Personal information
- Full name: Thomas Miller
- Date of birth: 29 April 1882
- Place of birth: Edinburgh, Scotland
- Date of death: 1932
- Position: Left back

Senior career*
- Years: Team / Apps / (Gls)
- –: Edinburgh Myrtle
- 1902–1905: Falkirk / 65 / (11)
- 1905–1909: Chelsea / 112 / (0)
- 1909–1912: Falkirk / 22 / (0)
- 1910–1911: → Dundee Hibernian (loan) / 15 / (1)
- 1919–1920: St Bernard's
- 1920–1921: Bathgate
- Total:  / 214 / (12)

International career
- 1910: Scottish League XI / 1 / (0)

= Tommy Miller (footballer, born 1882) =

Scottish footballer (1882–1932)

Thomas Currie Miller (29 April 1882 – 1932) was a Scottish footballer who played for Falkirk, Chelsea and Dundee Hibernian, mainly as a left back.

He was part of the Falkirk team which finished runners-up in the 1909–10 Scottish Division One, having returned to Scotland after being released by Chelsea, where he was recruited as one of the initial batch of players after the club was formed, and remained in West London for four seasons.

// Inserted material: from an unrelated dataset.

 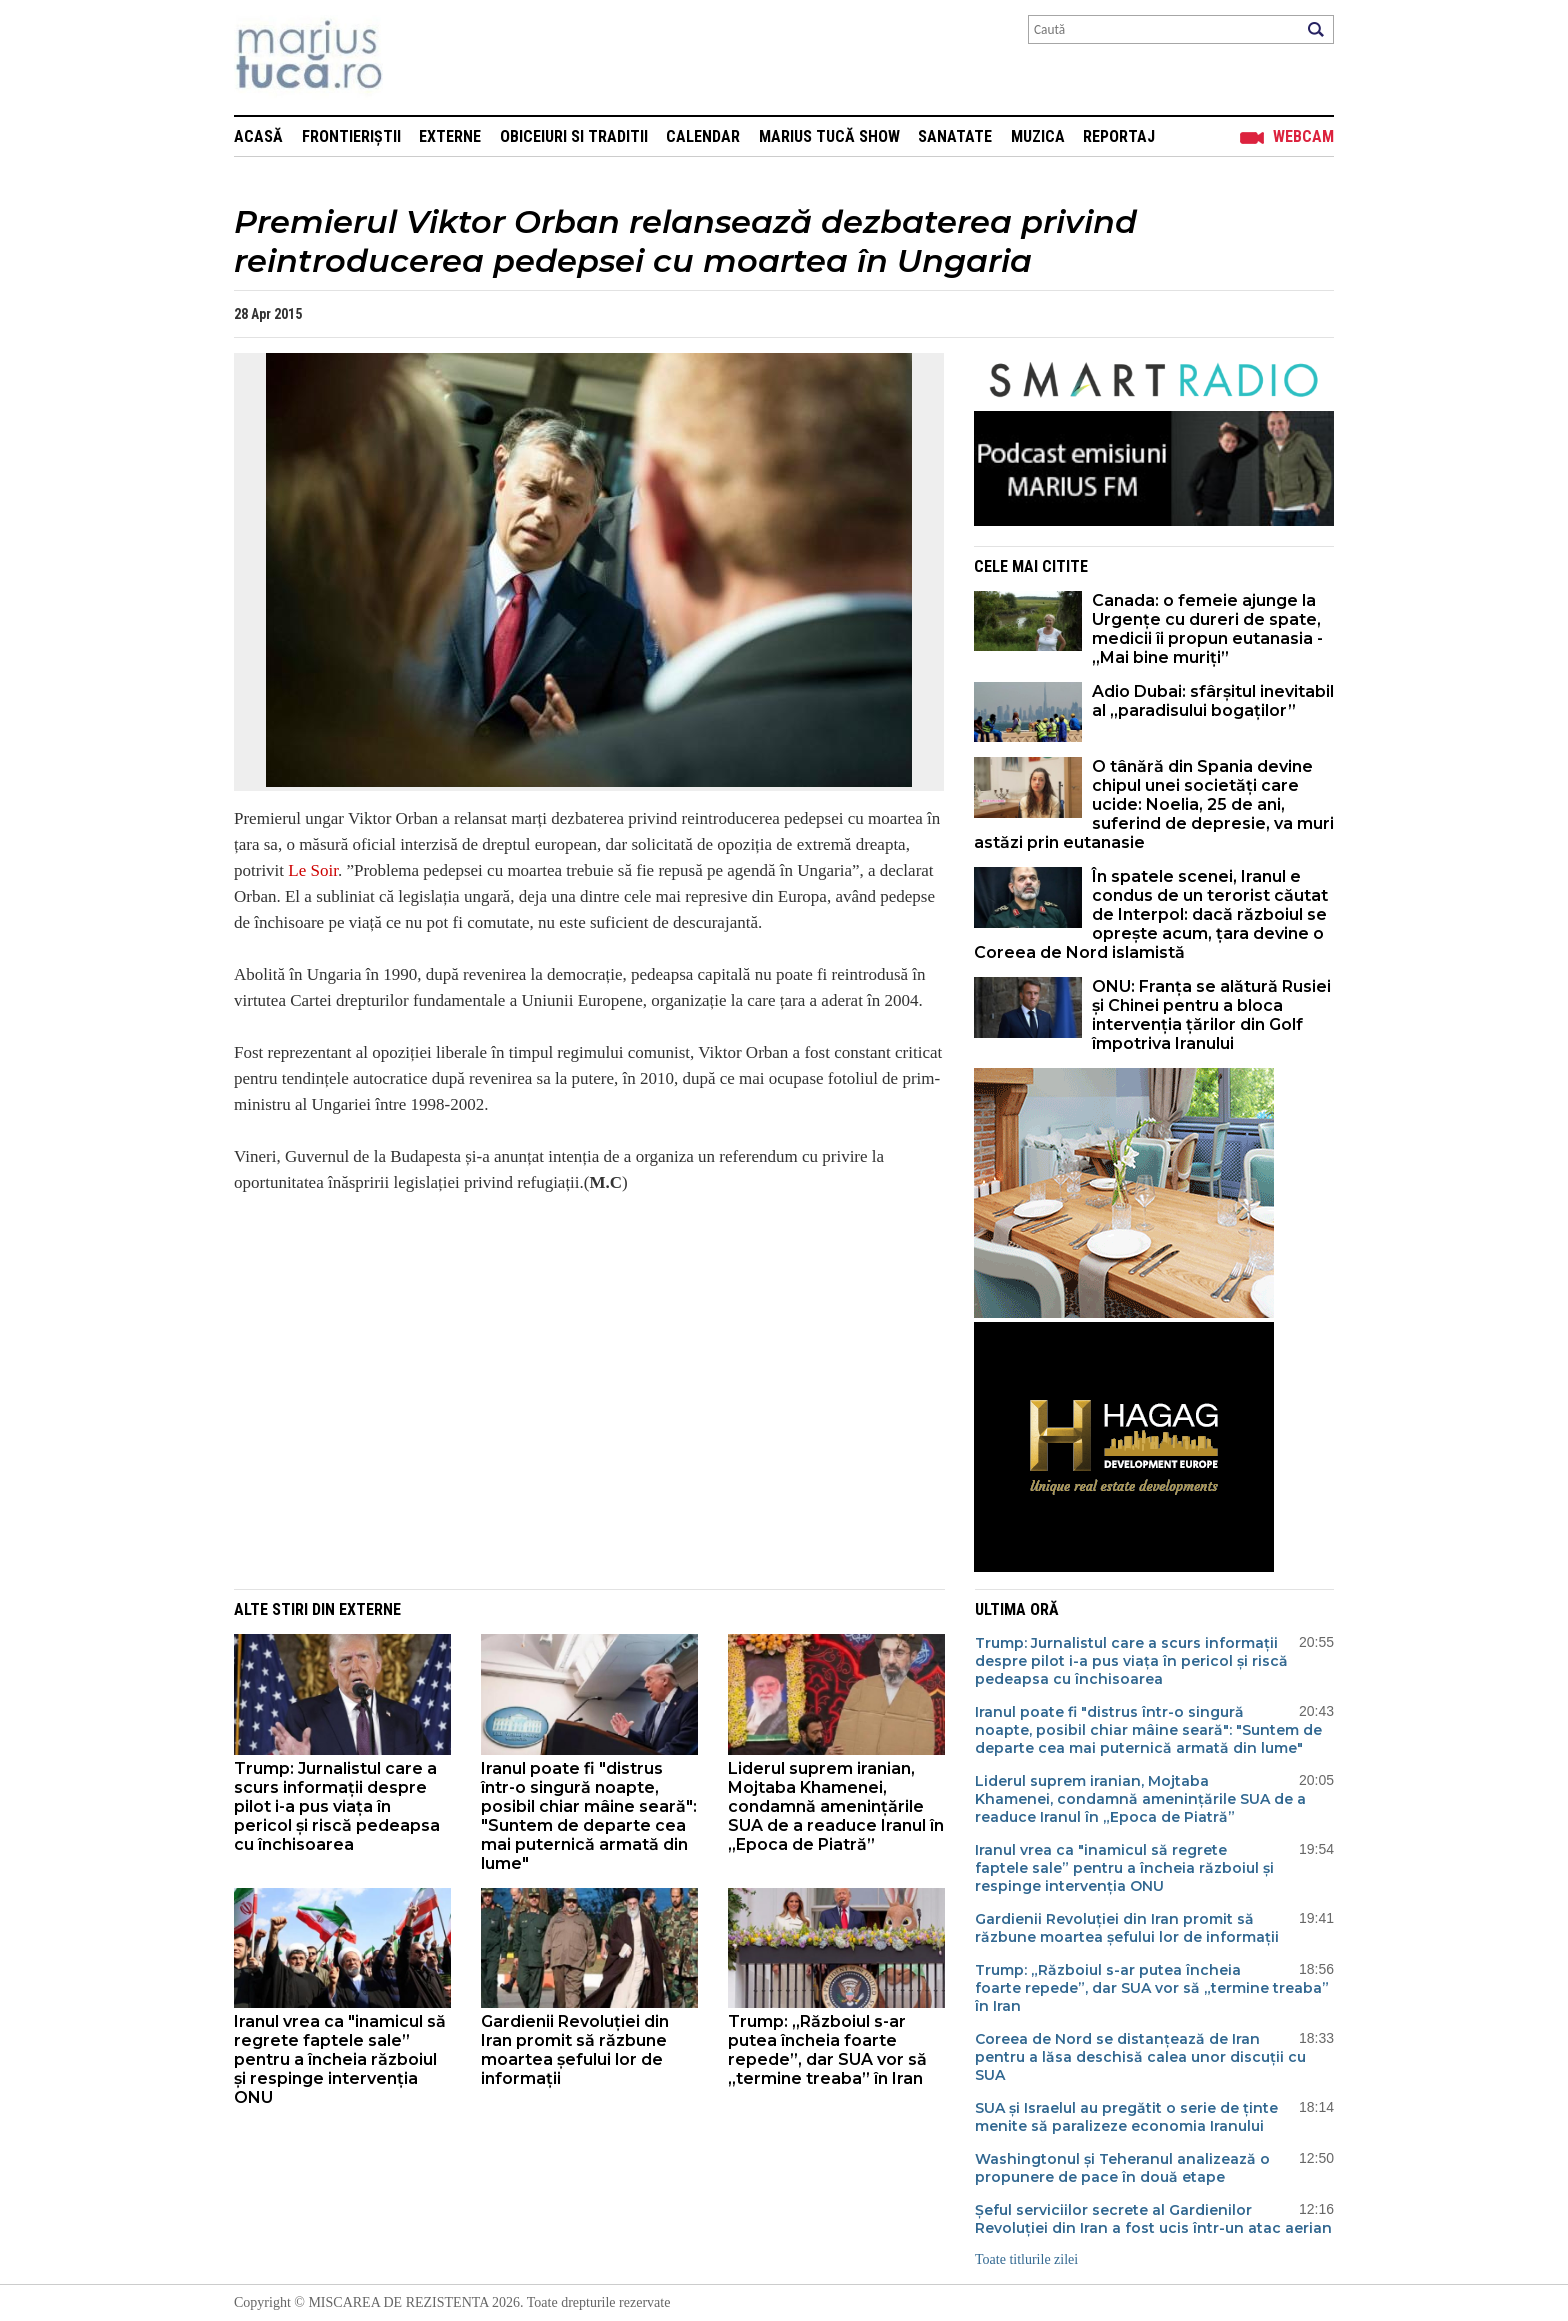 What do you see at coordinates (1126, 2117) in the screenshot?
I see `SUA și Israelul au pregătit o serie de ținte menite să paralizeze economia Iranului` at bounding box center [1126, 2117].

He took part in the first Scottish Football League fixtures played by both Falkirk in 1902 and Dundee Hibernian (later Dundee United) in 1910, and the first English Football League match played by Chelsea in 1905. After World War I, aged in his late 30s, he made a comeback of sorts with St Bernard's and Bathgate.

Miller was selected once for the Scottish Football League XI in 1910.